As the chaos is at its heights, two consecutive quotes from minor characters dredge up the ideological nature of Christmas. ‘It’s supposed to be Christmas, what the hell is goin’ on?!’ says a police officer, ‘It’s supposed to be Christmas, not Halloween!’ a radio host. It’s a time in which economic, political and psychic factors are to be spirited away its failure to actually enact this bringing the scars of those who cannot internalise capitalism’s mandatory positivity to the surface. Mrs. Deagle turns this logic on the pleading mother previously mentioned: ‘Mrs. Deagle it’s Christmas!’ ‘Well you know what to ask Santa for then, don’t you now?’ Economic factors are always present, Santa won’t pay the bills.





They’re watching Snow White... And they love it.

The reptilian Gremlins are cultural postmodernism as much as they are economic neoliberalism. The Gremlins fulfil their role as traditional disruptors of machinery by wiring Mrs. Deagle’s stairlift to fire her out of the top floor window, wire traffic lights to show green on both so that cars crash, drive Mr.
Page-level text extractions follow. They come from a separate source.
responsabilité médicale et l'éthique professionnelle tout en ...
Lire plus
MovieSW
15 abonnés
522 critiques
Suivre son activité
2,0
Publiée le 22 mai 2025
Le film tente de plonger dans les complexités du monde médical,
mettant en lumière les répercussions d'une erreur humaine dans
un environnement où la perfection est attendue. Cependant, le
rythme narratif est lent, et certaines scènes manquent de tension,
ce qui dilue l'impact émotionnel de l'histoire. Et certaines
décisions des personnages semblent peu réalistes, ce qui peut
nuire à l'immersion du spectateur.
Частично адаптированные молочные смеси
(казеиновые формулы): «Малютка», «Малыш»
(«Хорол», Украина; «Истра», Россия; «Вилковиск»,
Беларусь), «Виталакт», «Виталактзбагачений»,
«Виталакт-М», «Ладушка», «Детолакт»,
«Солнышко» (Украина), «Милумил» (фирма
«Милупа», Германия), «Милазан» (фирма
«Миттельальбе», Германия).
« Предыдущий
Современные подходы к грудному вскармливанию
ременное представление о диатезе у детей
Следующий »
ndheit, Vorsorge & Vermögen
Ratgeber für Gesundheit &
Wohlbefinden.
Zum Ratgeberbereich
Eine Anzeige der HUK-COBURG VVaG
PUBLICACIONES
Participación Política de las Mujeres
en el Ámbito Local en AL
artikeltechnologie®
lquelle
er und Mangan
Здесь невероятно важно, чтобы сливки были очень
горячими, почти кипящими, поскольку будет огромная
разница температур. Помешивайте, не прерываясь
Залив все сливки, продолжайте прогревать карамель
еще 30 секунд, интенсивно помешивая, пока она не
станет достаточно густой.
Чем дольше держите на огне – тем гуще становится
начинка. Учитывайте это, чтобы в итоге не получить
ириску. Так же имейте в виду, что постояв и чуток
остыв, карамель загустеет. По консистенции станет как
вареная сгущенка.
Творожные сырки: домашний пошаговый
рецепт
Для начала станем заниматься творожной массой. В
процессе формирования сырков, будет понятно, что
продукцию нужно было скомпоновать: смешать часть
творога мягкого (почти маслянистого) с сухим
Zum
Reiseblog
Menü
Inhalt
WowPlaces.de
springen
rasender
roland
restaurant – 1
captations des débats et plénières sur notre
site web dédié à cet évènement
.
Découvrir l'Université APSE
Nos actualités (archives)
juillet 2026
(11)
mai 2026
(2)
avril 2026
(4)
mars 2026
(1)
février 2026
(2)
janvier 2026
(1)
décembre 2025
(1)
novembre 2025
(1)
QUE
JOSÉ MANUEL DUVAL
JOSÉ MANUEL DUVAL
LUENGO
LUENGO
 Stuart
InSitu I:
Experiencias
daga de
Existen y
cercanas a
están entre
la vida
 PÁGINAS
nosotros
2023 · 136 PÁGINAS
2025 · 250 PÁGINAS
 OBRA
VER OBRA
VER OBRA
Footerman’s plough into his house. But placed into 1980s America, they develop the role of a postmodern disruptor: always play-acting as they destroy, as Christmas Carollers at Mrs. Deagle’s, as singing drunks at the bar. One gets a short dance montage dressed in leg warmers, finishing with some breakdancing; In the cinema, they make a mess but don’t outright destroy it, they fill the seats and a group get into the projector room and put on Snow White for them. They react with glee, and crucially, already know the tune to ‘Hi Ho’ and sing along with it.
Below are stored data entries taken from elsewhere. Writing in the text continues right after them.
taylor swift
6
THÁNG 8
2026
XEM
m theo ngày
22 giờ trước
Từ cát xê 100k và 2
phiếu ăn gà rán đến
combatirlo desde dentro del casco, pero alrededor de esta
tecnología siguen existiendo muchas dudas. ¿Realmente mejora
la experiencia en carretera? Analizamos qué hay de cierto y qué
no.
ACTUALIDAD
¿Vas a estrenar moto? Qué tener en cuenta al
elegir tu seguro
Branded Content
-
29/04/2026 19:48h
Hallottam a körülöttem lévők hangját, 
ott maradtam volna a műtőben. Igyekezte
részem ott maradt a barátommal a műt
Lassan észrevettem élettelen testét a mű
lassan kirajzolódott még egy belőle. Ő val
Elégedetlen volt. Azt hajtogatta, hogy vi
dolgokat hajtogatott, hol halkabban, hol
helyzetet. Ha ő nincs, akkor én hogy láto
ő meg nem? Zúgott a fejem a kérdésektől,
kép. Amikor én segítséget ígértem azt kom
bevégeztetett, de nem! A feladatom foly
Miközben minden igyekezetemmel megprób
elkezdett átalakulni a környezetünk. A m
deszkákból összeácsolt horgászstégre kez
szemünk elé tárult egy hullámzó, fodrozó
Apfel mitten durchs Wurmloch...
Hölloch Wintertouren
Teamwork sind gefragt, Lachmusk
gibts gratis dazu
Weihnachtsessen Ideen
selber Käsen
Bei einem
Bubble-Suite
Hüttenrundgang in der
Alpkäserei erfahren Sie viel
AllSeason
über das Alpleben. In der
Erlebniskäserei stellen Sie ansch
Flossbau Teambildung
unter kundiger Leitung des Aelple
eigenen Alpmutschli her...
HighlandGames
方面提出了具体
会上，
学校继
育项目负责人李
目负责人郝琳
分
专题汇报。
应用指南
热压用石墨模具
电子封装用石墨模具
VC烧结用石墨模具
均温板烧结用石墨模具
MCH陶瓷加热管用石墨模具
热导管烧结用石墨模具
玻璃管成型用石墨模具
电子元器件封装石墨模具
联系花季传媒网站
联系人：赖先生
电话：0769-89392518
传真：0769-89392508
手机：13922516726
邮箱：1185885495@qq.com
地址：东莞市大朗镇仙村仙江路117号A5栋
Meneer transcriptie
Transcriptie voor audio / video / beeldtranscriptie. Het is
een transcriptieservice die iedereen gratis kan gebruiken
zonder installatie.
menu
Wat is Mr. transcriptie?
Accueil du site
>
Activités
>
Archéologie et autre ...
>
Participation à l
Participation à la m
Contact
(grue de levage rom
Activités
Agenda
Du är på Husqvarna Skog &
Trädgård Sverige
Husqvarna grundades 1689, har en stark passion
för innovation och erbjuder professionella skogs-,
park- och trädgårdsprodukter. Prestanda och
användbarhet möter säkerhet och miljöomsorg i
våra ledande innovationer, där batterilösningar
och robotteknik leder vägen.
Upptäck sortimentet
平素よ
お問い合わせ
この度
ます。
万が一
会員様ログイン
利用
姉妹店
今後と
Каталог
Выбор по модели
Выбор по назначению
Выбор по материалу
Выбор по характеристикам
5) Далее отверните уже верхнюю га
E.T. as a character is similarly post-modern: putting on a flannel shirt to get drunk, watching TV all the time, but his postmodern acts are a device used to endear him to the characters and the audience to set up melodrama later on. Gremlins is a melancholic story in which characters quietly carry their psychic baggage around, only emerging to the surface when small town America’s fears of the new world order manifest themselves in the antagonists.

The Gremlins’ actions are stylized in the Bakhtinian sense of the word: always carrying a previous generic voice. They are not merely some atavistic demonic force of destruction. They critique as they go by inhabiting human actions familiar to the viewer. Their progression from machinery to household media forms (playing records, watching films) shows them to be a kind of ideological mirror in which they critique via play the defining characteristics of the epoch in which they find themselves.
Presumably we are led to believe that Mr. Futterman is correct, that Gremlins really did tamper with World War Two planes. Awakened for the first time in decades, they set to work on machinery once more. They quickly catch on, observe a new age where factories and industrial products have given way to consumer goods, household appliances, cinemas, toy stores etc. and reset their sights on disrupting this new focal point.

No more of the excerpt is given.